Medicaid budget includes raises for doctors
The joint subcommittee studying human resources budgets approved Wednesday the $2.74 billion Medicaid budget for the next two years, including substantial raises for doctors and other medical providers.
The revised budget includes a total of $53.6 million in reductions made possible by new projections which show caseloads will grow more slowly than originally projected and that health-care costs will actually drop some.
Several lawmakers said they were uncomfortable with the idea costs would decrease.
“That seems so counterintuitive when health-care costs are going up everywhere else,” said subcommittee Chairwoman Sheila Leslie, D-Reno.
But Healthcare Financing and Policy Administrator Charles Duarte said his staff has checked and rechecked those projections and believes they are accurate.

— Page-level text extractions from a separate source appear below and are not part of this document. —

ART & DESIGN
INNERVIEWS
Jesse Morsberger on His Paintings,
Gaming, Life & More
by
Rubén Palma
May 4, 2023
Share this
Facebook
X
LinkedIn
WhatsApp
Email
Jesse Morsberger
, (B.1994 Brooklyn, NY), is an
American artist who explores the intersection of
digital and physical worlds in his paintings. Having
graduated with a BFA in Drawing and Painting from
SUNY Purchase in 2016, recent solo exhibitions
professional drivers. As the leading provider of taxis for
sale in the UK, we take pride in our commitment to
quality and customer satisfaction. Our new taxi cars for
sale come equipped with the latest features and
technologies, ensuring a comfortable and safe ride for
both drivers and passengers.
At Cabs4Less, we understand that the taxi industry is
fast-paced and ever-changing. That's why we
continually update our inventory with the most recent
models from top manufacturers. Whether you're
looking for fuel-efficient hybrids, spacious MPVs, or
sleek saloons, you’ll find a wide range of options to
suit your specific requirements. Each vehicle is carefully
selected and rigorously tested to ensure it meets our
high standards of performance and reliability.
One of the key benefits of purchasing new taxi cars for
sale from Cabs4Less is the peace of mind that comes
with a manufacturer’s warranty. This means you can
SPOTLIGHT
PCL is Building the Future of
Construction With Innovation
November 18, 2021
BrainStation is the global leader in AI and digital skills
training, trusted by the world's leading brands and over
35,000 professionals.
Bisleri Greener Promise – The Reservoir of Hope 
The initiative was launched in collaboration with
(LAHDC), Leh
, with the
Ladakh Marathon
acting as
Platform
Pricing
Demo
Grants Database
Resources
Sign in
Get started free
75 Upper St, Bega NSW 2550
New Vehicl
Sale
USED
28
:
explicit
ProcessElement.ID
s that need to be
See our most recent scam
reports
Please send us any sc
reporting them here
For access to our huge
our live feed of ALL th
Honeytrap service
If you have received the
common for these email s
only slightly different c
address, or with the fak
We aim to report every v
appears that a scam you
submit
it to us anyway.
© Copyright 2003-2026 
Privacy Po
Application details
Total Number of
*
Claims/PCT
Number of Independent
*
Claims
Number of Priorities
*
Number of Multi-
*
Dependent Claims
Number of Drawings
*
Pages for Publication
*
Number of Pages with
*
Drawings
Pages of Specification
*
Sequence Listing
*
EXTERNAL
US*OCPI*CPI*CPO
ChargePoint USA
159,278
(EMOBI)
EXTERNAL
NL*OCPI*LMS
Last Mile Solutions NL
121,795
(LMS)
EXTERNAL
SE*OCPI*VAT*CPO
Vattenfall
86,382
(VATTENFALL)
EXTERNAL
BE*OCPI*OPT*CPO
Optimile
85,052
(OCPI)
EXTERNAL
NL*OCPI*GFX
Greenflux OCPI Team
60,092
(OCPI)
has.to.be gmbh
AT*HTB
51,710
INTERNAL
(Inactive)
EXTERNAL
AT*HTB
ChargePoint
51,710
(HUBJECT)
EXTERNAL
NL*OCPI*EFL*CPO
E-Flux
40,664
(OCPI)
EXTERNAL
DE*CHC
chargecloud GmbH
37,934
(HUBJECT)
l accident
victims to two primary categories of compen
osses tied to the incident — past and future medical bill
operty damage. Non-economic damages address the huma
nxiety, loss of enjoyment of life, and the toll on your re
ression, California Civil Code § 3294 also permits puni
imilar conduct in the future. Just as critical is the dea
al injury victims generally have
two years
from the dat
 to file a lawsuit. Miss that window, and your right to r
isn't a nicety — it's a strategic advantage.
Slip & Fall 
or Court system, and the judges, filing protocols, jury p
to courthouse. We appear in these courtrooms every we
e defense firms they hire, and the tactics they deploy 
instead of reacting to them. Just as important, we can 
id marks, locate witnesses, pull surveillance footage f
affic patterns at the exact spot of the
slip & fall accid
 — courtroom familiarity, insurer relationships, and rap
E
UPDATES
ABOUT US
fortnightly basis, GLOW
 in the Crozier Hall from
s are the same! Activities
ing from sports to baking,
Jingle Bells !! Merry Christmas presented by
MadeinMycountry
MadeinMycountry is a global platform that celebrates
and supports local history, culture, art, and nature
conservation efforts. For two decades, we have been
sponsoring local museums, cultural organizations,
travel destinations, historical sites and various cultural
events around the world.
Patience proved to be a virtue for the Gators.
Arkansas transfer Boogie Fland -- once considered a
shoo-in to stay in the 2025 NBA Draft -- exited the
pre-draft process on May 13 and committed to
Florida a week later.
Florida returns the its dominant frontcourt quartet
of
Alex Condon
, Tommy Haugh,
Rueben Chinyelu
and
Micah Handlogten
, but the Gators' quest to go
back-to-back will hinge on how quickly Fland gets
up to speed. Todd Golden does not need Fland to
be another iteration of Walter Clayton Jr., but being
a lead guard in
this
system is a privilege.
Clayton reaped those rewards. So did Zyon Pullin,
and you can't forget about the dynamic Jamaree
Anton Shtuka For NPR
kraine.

Members representing both the Senate Finance and Assembly Ways and Means committees also approved the governor’s recommendation to increase reimbursement rates for physicians and others who provide medical services to Medicaid clients. The existing reimbursement rates for different medical services is at 85 percent of the 2002 federal payment schedule.
The subcommittee voted to raise that to 90 percent and to use the new 2007 payment schedule. Duarte said that should mean raises of up to 20 percent for many doctors with the biggest increases to those physicians who see patients and perform procedures in their offices.
He said the last significant increase for doctors serving Medicaid clients was in 2001.
The exception is obstetricians who are now paid at 128 percent of the 2002 payment schedule and would actually see a decrease in reimbursement for those services. Speaker Barbara Buckley, D-Las Vegas, asked other members to support a “hold harmless” provision in a letter to Duarte to ensure they don’t lose money and the subcommittee agreed unanimously.
But because of the tight budget situation the state faces, the subcommittee had to agree to delay the increases until August 2008.
Just over half the Medicaid the budget comes in the form of Title 19 grants from the federal government. The state general fund portion will be just over $971 million for the biennium.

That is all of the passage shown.